- _ACTION ITEM_: Where a line in the data below includes the word "pour", count it. State the total and nothing more.

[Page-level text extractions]
___
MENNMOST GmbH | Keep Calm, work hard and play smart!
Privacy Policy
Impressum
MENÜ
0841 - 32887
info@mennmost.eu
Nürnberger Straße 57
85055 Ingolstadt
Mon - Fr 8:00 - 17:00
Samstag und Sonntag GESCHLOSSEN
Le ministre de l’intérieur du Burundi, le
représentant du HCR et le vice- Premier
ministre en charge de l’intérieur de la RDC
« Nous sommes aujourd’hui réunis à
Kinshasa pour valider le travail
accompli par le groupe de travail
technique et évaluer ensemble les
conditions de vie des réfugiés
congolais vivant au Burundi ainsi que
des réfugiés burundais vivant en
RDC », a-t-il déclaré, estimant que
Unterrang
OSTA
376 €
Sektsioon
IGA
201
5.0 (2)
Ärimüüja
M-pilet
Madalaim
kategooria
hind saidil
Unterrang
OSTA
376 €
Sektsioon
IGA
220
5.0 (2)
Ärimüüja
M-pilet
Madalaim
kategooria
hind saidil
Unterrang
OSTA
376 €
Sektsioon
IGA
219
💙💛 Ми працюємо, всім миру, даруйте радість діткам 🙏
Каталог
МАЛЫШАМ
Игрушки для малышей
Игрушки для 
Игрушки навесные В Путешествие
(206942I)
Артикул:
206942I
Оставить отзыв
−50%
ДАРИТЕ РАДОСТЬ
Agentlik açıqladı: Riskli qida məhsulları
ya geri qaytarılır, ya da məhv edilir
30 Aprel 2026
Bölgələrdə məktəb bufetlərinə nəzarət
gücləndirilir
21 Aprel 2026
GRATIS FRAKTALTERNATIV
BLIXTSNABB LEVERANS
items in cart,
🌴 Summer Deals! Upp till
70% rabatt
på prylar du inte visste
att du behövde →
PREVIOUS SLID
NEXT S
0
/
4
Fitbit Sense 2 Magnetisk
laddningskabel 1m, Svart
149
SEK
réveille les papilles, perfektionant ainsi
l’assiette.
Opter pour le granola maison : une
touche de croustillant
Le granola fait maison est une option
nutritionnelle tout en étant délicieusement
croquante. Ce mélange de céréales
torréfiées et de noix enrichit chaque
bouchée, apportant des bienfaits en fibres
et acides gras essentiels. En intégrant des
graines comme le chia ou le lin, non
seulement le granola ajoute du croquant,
___
- _EXERCISE RESPONSE_: 2